21. The method of claim 20, wherein the step of forming the oxide sidewall spacers comprises an isotropic oxide etch process selected from the group consisting of a dry and a wet oxide etch process.

22. The method of claim 21, wherein the dry oxide etch process stops on the first gate oxide layer.

23. The method of claim 14, wherein LDD doped regions are formed according to ion implantation in the HTV portion adjacent the first gate structure prior to the step of forming the oxide sidewall spacers.
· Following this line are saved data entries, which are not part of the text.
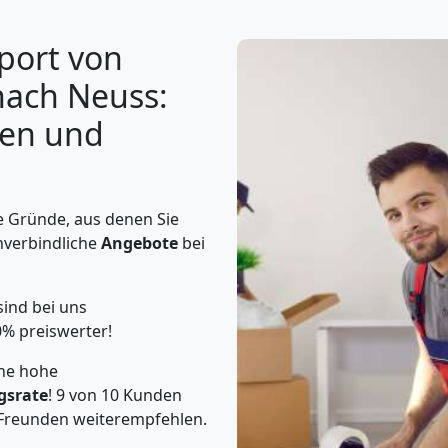
port von
nach Neuss:
gen und
e Gründe, aus denen Sie
nverbindliche
Angebote
bei
sind bei uns
0% preiswerter!
ine hohe
gsrate
! 9 von 10 Kunden
Freunden weiterempfehlen.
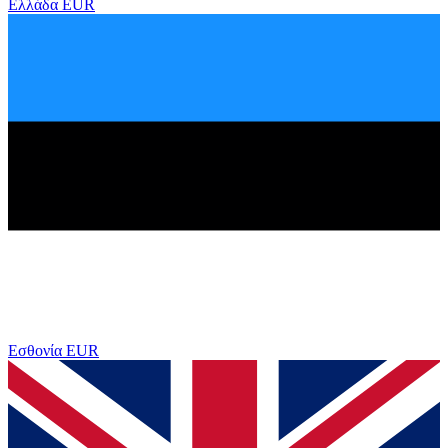
Ελλάδα
EUR
Εσθονία
EUR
24. The method of claim 14, wherein the step of forming the second gate structure comprises the steps of:

forming a material layer over the HTV and LTV portions selected from the group consisting of polysilicon and metal silicide;

photolithographically patterning a resist to cover an HVT portion of the semiconductor substrate; and,

dry etching the material layer to stop on the second gate dielectric layer.

25. The method of claim 14, wherein the HTV portions and LTV portions are formed to operate at respectively higher and lower device operating Voltages.